I'm just throwing this out there.
The Case Against Androgynous Marriage
by Steven Rhoads, The American Enterprise,
Candice Bergen has now admitted what her TV character, Murphy Brown, never did: Fathers matter. Social scientists have never been more sure, because fathers help boys become responsible men and teach girls good men will love them even if they don’t “put out.”
And when men—even men who have been good fathers—divorce their wives, they usually end up divorcing their children as well. Two leading family experts, Frank Furstenberg and Andrew Cherlin, find that “over time, the vast majority of children [of divorce] will have little or no contact with their fathers.” So if we care about the future of our kids, we should care about finding the secrets to marriages that last through “sickness and health,” through “better and worse.”
These traditional phrases from church weddings might remind one of the traditional Christian understanding of marriage–one where wives “submit” to the “servant” leadership of their husbands. Last summer the Southern Baptists reminded the faithful of this Biblical teaching, and feminists denounced it as “domestic feudalism.”

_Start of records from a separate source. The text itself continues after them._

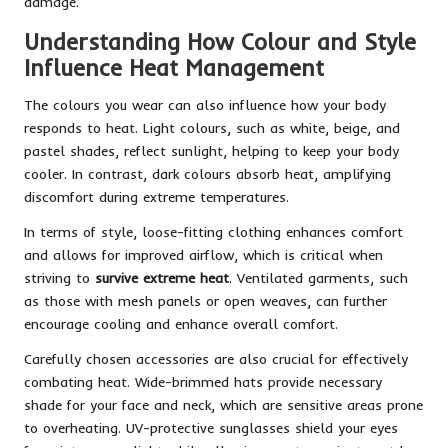
damage.
Understanding How Colour and Style
Influence Heat Management
The colours you wear can also influence how your body
responds to heat. Light colours, such as white, beige, and
pastel shades, reflect sunlight, helping to keep your body
cooler. In contrast, dark colours absorb heat, amplifying
discomfort during extreme temperatures.
In terms of style, loose-fitting clothing enhances comfort
and allows for improved airflow, which is critical when
striving to
survive extreme heat
. Ventilated garments, such
as those with mesh panels or open weaves, can further
encourage cooling and enhance overall comfort.
Carefully chosen accessories are also crucial for effectively
combating heat. Wide-brimmed hats provide necessary
shade for your face and neck, which are sensitive areas prone
to overheating. UV-protective sunglasses shield your eyes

Most of the rest of America shrugged it off. After all, androgyny is everywhere. Women fly jets and make up 43 percent of all law school graduates. Men go to hair stylists and wear earrings. To most of us, male headship seems like something from another planet.
But social science research on intact marriages finds that in real marriages, male headship is simply a fact. Most men and women seek things in a mate that render something like male headship inevitable. If we care about marriages that work, the Baptists just may have something to teach us.
Feminists can hardly look at married men without a certain measure of disgust. Men won’t do their share of housework and child care. In the typical two-earner family they contribute about half as much housework as their employed wives and less than half as much solo child care.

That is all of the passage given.